24 luglio 2014 | 17:14

Mario Farina, amministratore di New Media Enterprise, annuncia l’acquisto della testata Metro per l’Italia

(ITALPRESS)  New Media Enterprise, societa’ editrice del quotidiano gratuito Metro in Italia dal 2009, annuncia di aver raggiunto un accordo per l’acquisto della testata e del marchio Metro per l’Italia da Metro International Sa, societa’ proprietaria del brand e fondatrice del network Metro, quotidiano free press piu’ diffuso al mondo e presente in 24 Paesi e 100 grandi citta’, per oltre 18 milioni di lettori. Nme aveva rilevato nell’agosto del 2009 le attivita’ di Metro International sull’Italia, subentrando al gruppo svedese dopo 9 anni di pubblicazioni in alcune delle principali citta’ italiane, con un accordo di franchising.
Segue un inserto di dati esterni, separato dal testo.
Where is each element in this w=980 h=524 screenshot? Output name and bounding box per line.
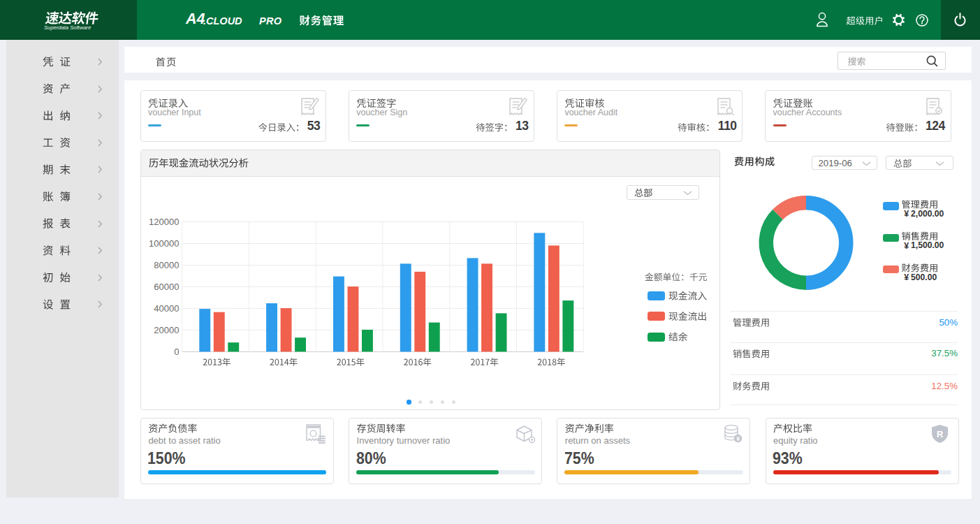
svg-text:R: R <box>937 429 944 439</box>
svg-text:¥: ¥ <box>736 435 740 442</box>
In questi 5 anni Metro e’ diventato il quotidiano gratuito piu’ letto e diffuso in Italia. “Crediamo in questo giornale e in questo brand sin dal primo giorno – dichiara Mario Farina, amministratore unico di Nme e presidente di Litosud srl – essendo stati i primi e piu’ longevi stampatori di Metro in questo Paese. Oggi abbiamo deciso di acquistare la testata per l’Italia – realizzando un importante investimento in controtendenza sul mercato dei quotidiani – perche’ vogliamo proseguire ancora piu’ convintamente in questa azione di consolidamento e rilancio del giornale. Veniamo da 6 anni di straordinaria crisi degli investimenti pubblicitari, ma siamo convinti che ne usciremo piu’ forti di quando questa fase terribile e’ cominciata. Metro ha un posizionamento molto solido che la crisi non ha intaccato. E’ un giornale popolare a grande diffusione, non schierato politicamente e con una sua linea editoriale originale. Sono convinto che con il supporto della concessionaria e degli investitori riusciremo nei prossimi mesi a consolidarci e a sviluppare il prodotto, soprattutto sull’area digitale. Sono grato al gruppo Misa per aver compreso e condiviso il nostro progetto e per aver reso cosi’ questa nostra scommessa su Metro in Italia ancora piu’ forte e irreversibile. Valuteremo insieme a Metro International altre possibili operazioni fuori dall’Italia”. (ITALPRESS 24 luglio 2014).